Items listed in a dataset
----

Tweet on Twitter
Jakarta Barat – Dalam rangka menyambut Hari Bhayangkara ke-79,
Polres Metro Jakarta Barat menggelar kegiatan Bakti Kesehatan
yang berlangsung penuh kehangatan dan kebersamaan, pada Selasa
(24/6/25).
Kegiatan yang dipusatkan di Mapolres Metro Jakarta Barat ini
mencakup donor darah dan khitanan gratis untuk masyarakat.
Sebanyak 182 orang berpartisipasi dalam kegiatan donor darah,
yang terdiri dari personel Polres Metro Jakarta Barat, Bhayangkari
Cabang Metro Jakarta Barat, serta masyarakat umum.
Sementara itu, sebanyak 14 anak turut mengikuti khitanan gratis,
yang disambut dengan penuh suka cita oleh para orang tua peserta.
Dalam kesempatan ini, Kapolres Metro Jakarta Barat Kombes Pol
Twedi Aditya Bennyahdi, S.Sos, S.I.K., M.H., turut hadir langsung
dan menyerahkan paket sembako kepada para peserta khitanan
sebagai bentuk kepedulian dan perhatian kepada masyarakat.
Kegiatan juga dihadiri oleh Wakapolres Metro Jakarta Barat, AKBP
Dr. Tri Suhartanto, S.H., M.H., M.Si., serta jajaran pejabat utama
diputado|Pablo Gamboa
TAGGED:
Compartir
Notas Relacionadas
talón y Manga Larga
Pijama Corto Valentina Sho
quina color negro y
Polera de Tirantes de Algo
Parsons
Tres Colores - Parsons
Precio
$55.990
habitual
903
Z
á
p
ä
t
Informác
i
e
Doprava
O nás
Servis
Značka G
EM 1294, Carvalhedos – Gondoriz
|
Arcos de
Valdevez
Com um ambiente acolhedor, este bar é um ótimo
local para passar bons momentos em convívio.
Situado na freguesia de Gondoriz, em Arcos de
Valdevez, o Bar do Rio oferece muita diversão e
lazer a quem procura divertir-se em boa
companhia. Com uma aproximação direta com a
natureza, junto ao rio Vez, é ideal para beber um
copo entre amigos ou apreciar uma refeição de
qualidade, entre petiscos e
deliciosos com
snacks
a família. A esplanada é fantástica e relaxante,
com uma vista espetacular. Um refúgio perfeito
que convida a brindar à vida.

----

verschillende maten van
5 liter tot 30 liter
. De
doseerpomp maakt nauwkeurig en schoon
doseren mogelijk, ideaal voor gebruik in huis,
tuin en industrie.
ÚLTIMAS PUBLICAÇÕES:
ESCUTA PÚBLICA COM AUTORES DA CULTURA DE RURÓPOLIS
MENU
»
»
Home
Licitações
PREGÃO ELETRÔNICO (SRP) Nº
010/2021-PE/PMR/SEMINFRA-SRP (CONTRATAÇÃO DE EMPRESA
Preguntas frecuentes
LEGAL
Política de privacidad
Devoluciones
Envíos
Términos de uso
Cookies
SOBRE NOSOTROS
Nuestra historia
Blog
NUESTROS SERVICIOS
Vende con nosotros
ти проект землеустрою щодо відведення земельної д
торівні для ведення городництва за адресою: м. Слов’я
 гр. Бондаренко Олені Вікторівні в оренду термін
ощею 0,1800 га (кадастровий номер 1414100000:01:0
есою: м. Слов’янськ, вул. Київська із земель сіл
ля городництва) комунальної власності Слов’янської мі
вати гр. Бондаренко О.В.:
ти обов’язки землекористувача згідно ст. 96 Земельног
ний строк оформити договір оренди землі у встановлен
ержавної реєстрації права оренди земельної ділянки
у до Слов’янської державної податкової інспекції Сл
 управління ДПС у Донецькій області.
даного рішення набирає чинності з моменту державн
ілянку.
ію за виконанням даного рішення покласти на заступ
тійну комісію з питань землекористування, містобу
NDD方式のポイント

----

Assignment: Copy all lines of the preceding data that hold the word "Metro".

Written solution:
Polres Metro Jakarta Barat menggelar kegiatan Bakti Kesehatan
Kegiatan yang dipusatkan di Mapolres Metro Jakarta Barat ini
yang terdiri dari personel Polres Metro Jakarta Barat, Bhayangkari
Cabang Metro Jakarta Barat, serta masyarakat umum.
Dalam kesempatan ini, Kapolres Metro Jakarta Barat Kombes Pol
Kegiatan juga dihadiri oleh Wakapolres Metro Jakarta Barat, AKBP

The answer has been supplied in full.